📰 Überblick In Mecklenburg-Vorpommern kursieren vereinzelt Tauschbörsen, bei denen Asylbewerber im Handel erworbene Gutscheine gegen Bargeld tauschen. Das Phänomen wird aktuell als klein eingestuft; ein struktureller Handlungsbedarf wird derzeit nicht gesehen.
🧭 Einordnung des Innenministers Innenminister Christian Pegel (SPD) spricht von einem Minderheitsphänomen. Den Kauf von Gutscheinen könne man technisch nicht verhindern, der Umfang sei jedoch „an wenigen Händen abzuzählen“. Ein Problem entstehe erst, wenn landesweit monatlich 10 bis 15 Prozent erkennbar so agierten.

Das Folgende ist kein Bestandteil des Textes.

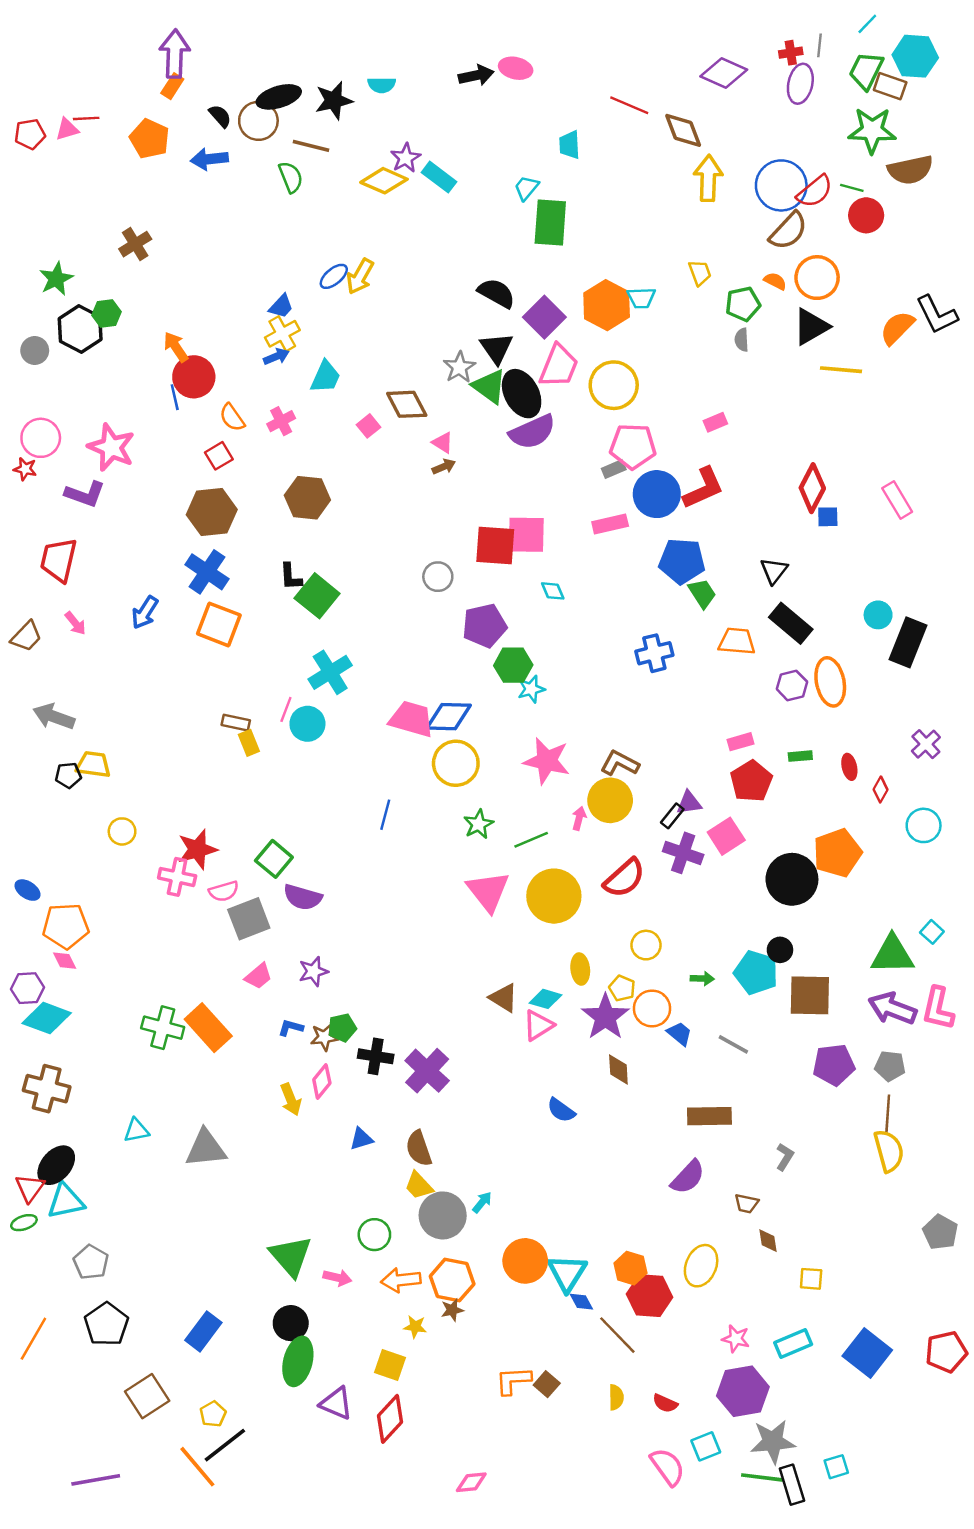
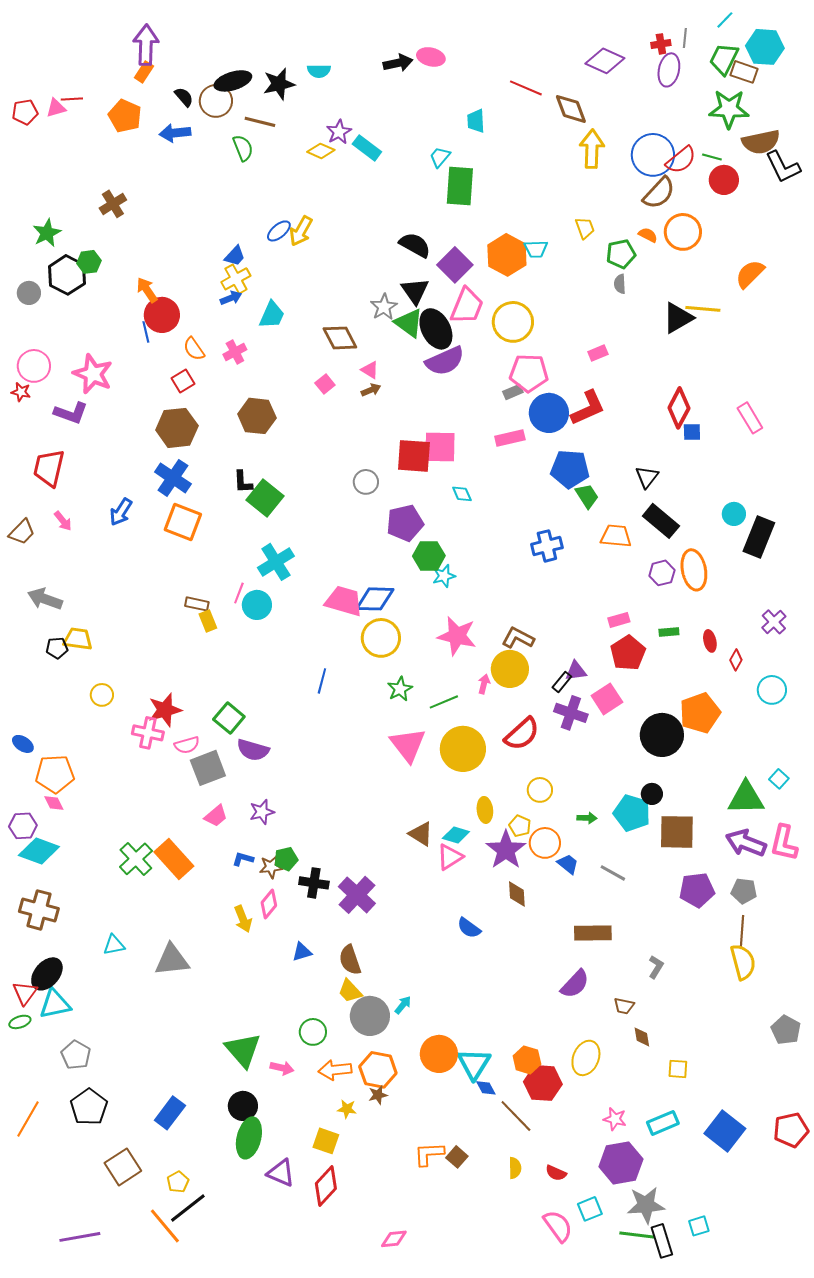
yellow diamond: (384, 181) -> (321, 151), size x0.7
black L-shape: (937, 315) -> (783, 167), moved
black triangle: (811, 327) -> (678, 318), moved
pink square: (368, 426) -> (325, 384), moved
green cross: (163, 1028) -> (136, 859), turned 32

💳 Bezahlkarte Zweck und Regeln Die Bezahlkarte für Asylbewerber wurde bundesweit eingeführt, um Geldleistungen unbürokratischer und kontrollierter auszuzahlen. Überweisungen und Online-Einkäufe sind nicht möglich; pro Person können monatlich maximal 50 Euro bar abgehoben werden. Ziel ist es, zweckwidrige Geldflüsse zu erschweren und die Attraktivität Deutschlands für irreguläre Migration zu senken. In Mecklenburg-Vorpommern ist die Karte seit dem vergangenen Sommer flächendeckend im Einsatz.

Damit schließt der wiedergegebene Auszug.